[[ Stored data open ]]

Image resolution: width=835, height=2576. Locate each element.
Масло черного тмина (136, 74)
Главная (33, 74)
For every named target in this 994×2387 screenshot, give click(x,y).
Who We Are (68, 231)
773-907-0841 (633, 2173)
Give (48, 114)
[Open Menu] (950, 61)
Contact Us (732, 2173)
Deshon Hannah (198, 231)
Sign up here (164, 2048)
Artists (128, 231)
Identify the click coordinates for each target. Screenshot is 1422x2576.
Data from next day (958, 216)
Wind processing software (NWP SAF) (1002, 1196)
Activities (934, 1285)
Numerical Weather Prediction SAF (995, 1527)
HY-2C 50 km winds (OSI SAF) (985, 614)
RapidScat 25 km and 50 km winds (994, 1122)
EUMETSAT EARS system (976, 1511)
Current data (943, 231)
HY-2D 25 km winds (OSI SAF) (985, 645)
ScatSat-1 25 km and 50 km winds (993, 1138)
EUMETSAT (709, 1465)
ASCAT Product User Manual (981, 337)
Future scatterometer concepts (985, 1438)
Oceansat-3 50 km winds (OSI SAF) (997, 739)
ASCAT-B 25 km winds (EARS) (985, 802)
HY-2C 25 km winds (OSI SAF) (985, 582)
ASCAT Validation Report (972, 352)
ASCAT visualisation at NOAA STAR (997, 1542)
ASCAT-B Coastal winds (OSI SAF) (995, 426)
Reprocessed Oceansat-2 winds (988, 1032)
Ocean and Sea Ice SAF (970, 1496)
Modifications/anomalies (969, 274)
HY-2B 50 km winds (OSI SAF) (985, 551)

[[ Stored data closed ]]

Activity ::
A verbatim copy of all the records is required. Write it out in full.

Response for this exercise ::
Image resolution: width=835, height=2576. Locate each element.
Масло черного тмина (136, 74)
Главная (33, 74)
For every named target in this 994×2387 screenshot, give click(x,y).
Who We Are (68, 231)
773-907-0841 (633, 2173)
Give (48, 114)
[Open Menu] (950, 61)
Contact Us (732, 2173)
Deshon Hannah (198, 231)
Sign up here (164, 2048)
Artists (128, 231)
Identify the click coordinates for each target. Screenshot is 1422x2576.
Data from next day (958, 216)
Wind processing software (NWP SAF) (1002, 1196)
Activities (934, 1285)
Numerical Weather Prediction SAF (995, 1527)
HY-2C 50 km winds (OSI SAF) (985, 614)
RapidScat 25 km and 50 km winds (994, 1122)
EUMETSAT EARS system (976, 1511)
Current data (943, 231)
HY-2D 25 km winds (OSI SAF) (985, 645)
ScatSat-1 25 km and 50 km winds (993, 1138)
EUMETSAT (709, 1465)
ASCAT Product User Manual (981, 337)
Future scatterometer concepts (985, 1438)
Oceansat-3 50 km winds (OSI SAF) (997, 739)
ASCAT-B 25 km winds (EARS) (985, 802)
HY-2C 25 km winds (OSI SAF) (985, 582)
ASCAT Validation Report (972, 352)
ASCAT visualisation at NOAA STAR (997, 1542)
ASCAT-B Coastal winds (OSI SAF) (995, 426)
Reprocessed Oceansat-2 winds (988, 1032)
Ocean and Sea Ice SAF (970, 1496)
Modifications/anomalies (969, 274)
HY-2B 50 km winds (OSI SAF) (985, 551)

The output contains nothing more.